- Opening Delimiter -

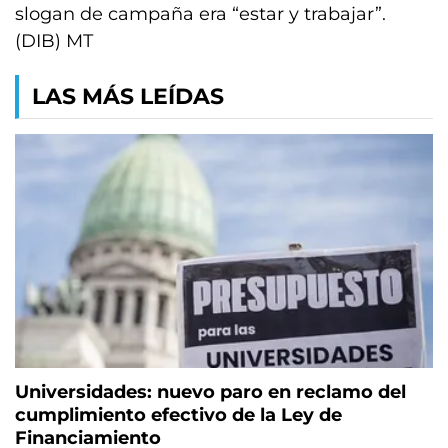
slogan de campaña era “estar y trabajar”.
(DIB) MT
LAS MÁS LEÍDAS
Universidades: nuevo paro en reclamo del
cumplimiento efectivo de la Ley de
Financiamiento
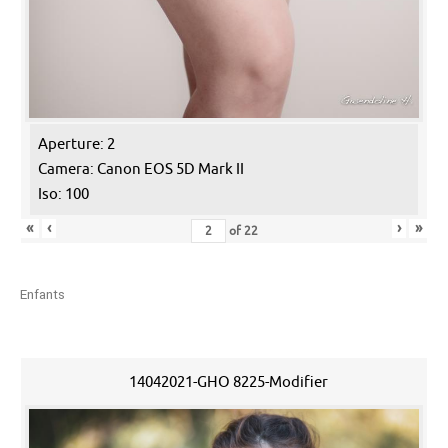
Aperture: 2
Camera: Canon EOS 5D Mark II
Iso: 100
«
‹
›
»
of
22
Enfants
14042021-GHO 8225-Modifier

- Closing Delimiter -
- Opening Delimiter -

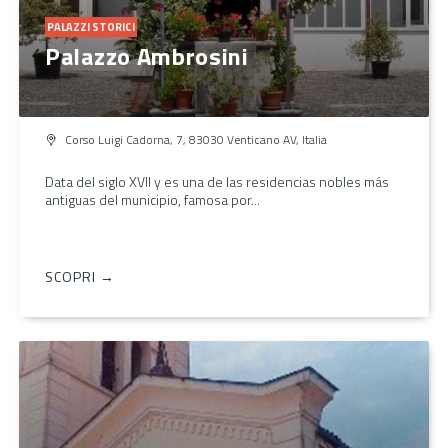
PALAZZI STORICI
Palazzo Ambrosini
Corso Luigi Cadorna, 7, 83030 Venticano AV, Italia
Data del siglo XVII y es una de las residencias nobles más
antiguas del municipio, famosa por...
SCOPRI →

- Closing Delimiter -
- Opening Delimiter -

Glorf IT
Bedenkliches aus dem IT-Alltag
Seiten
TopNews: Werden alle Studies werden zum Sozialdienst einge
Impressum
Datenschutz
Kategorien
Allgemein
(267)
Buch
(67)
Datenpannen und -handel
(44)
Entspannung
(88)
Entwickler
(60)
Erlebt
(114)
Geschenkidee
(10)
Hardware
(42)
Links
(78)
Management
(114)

- Closing Delimiter -

▶ [What you need to do]
Range to copy from the listing above: the line with "slogan de campaña" through the line with "14042021-GHO 8225-Modifier". Transcribe it exactly and skip the pictures.

▶ [Solution]
slogan de campaña era “estar y trabajar”.
(DIB) MT
LAS MÁS LEÍDAS
Universidades: nuevo paro en reclamo del
cumplimiento efectivo de la Ley de
Financiamiento
Aperture: 2
Camera: Canon EOS 5D Mark II
Iso: 100
«
‹
›
»
of
22
Enfants
14042021-GHO 8225-Modifier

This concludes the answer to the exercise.